Under the Alberta plan, the number of winter shelter spaces will be expanded in communities like Edmonton, Wetaskiwin and Lethbridge, and in rural communities where there is an urgent and unmet need.

All provincially funded shelters will also provide round-the-clock access seven days a week, while funding will be equalized between community-based organizations in Edmonton and Calgary.

The funding will include $5 million to create up to 450 additional shelter spots in Edmonton, bringing the number of emergency spaces in the city to over 1,000.

The plan also includes $2.5 million in 2022-2023 to test the so-called service hub model in two pilot programs in Calgary and Edmonton. These six-month long programs will connect people directly with support and services such as addictions recovery, housing and emergency financial support, beginning this fall.

Meanwhile, the addictions funding will be used to increase the ability of direct outreach teams through Edmonton police and Alberta Health Services to provide support and overdose prevention services. The same expansion of services will also be carried out in Calgary.

Edmonton police chief Dale McFee lauded the fact that housing options include support for mental health and addictions as he personally thanked Kenney for the new funding.

“This is the biggest single investment that I’ve ever seen over the course of my career in actually addressing the system versus putting more money into silos that are actually generating a lot of the problem,” McFee said at the announcement.
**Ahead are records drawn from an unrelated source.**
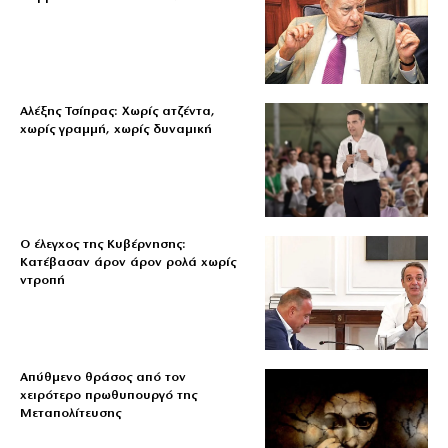
Αλέξης Τσίπρας: Χωρίς ατζέντα,
χωρίς γραμμή, χωρίς δυναμική
Ο έλεγχος της Κυβέρνησης:
Κατέβασαν άρον άρον ρολά χωρίς
ντροπή
Απύθμενο θράσος από τον
χειρότερο πρωθυπουργό της
Μεταπολίτευσης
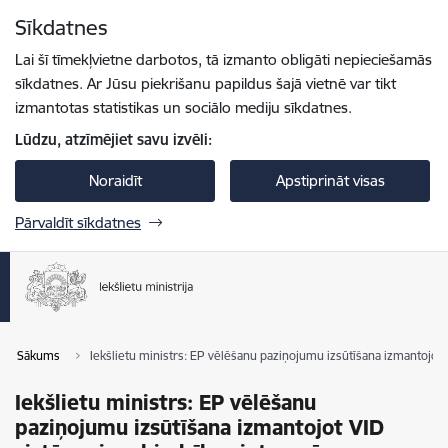
Pāriet uz lapas saturu
Sīkdatnes
Spied
lai meklētu
Enter
Lai šī tīmekļvietne darbotos, tā izmanto obligāti nepieciešamās
sīkdatnes. Ar Jūsu piekrišanu papildus šajā vietnē var tikt
izmantotas statistikas un sociālo mediju sīkdatnes.
Lūdzu, atzīmējiet savu izvēli:
Noraidīt
Apstiprināt visas
Pārvaldīt sīkdatnes
Sākums
Iekšlietu ministrs: EP vēlēšanu paziņojumu izsūtīšana izmantojot 
Iekšlietu ministrs: EP vēlēšanu
paziņojumu izsūtīšana izmantojot VID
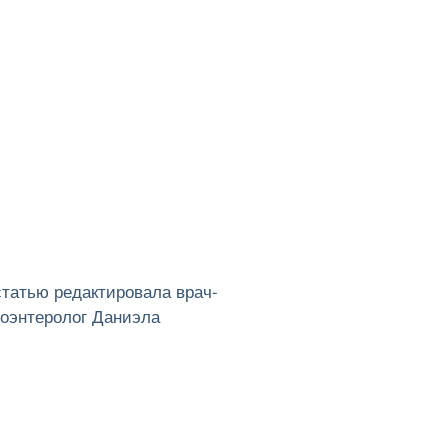
статью редактировала врач-
роэнтеролог Даниэла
Edmonton Mayor Amarjeet Sohi said the funding would tackle the root causes of homelessness, and also praised the fact the province was delivering on a request to provide enhanced plans when prisoners are discharged from corrections facilities.

In July, the city requested a hub where social workers, firefighters and peace officers could work together to reduce crime and address a spike in violence downtown, in nearby Chinatown and and on the transit system.

“These investments show our collaborative approach is working, and together we are making life better for struggling Edmontonians,” Sohi said at the announcement.

But NDP Critic for Seniors and Housing Lori Sigurdson said in a news release that Kenney’s government has cut funding for housing, noting buildings that could have opened months ago are sitting empty because the government hasn’t provided operational funding.

“The money announced today does not even begin to address the deeper need for permanent supportive housing, social housing and affordable housing in this province,” she said.

According to the province, over 6,400 Albertans were experiencing homelessness— including nearly 4,000 using emergency shelters or on the streets — as of Jan. 31.

Alberta saw more than 1,600 opioid-related deaths in 2021.